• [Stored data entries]
◆ ◆ ◆ ◆ ◆

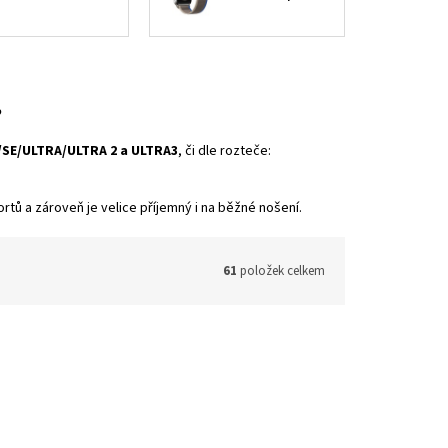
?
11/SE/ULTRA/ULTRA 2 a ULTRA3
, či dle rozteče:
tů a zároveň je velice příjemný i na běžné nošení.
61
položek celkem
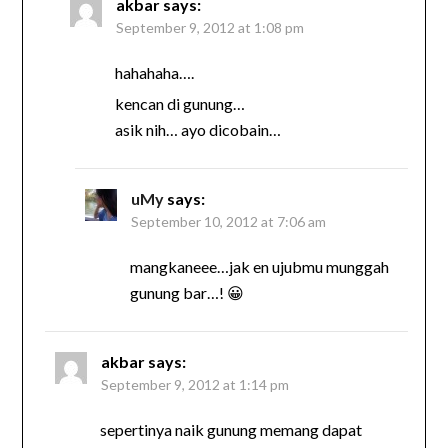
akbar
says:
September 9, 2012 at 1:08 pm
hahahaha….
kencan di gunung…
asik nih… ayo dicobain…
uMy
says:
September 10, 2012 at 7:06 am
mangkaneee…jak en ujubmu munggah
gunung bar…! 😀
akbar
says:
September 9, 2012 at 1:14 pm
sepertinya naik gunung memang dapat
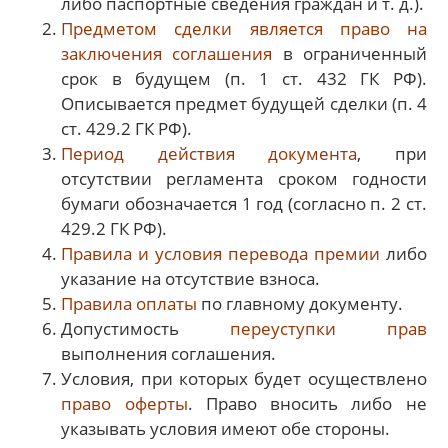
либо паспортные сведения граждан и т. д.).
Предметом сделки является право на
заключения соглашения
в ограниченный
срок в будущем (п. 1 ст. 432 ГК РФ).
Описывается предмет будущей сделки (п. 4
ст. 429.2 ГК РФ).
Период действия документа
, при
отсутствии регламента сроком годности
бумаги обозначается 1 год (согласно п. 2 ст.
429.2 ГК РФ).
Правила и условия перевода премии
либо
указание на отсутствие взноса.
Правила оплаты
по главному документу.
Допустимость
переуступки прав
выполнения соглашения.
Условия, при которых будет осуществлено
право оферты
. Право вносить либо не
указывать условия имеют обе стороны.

◆ ◆ ◆ ◆ ◆

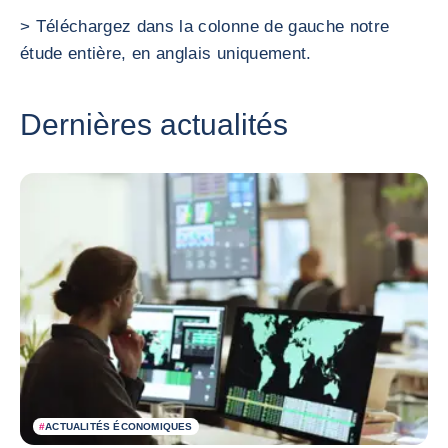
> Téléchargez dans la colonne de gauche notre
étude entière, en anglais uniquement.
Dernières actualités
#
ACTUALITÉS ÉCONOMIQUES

◆ ◆ ◆ ◆ ◆

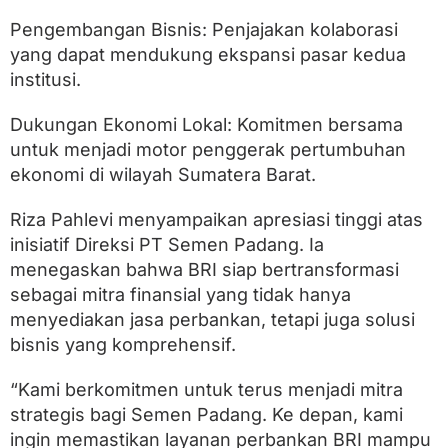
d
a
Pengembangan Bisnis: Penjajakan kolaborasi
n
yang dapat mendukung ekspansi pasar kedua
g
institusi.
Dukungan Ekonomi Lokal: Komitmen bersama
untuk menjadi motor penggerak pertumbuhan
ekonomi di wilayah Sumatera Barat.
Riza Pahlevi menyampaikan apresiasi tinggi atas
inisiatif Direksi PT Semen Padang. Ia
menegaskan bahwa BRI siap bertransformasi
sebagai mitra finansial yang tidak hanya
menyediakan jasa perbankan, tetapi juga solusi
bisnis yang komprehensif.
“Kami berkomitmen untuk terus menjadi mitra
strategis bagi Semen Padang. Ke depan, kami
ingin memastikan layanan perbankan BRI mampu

◆ ◆ ◆ ◆ ◆

• [Task brief]
From the line holding "либо паспортные сведения граждан и т. д.)." to the line holding "указывать условия имеют обе стороны.", inclusive, restate each line above exactly as written.

• [Result]
либо паспортные сведения граждан и т. д.).
Предметом сделки является право на
заключения соглашения
в ограниченный
срок в будущем (п. 1 ст. 432 ГК РФ).
Описывается предмет будущей сделки (п. 4
ст. 429.2 ГК РФ).
Период действия документа
, при
отсутствии регламента сроком годности
бумаги обозначается 1 год (согласно п. 2 ст.
429.2 ГК РФ).
Правила и условия перевода премии
либо
указание на отсутствие взноса.
Правила оплаты
по главному документу.
Допустимость
переуступки прав
выполнения соглашения.
Условия, при которых будет осуществлено
право оферты
. Право вносить либо не
указывать условия имеют обе стороны.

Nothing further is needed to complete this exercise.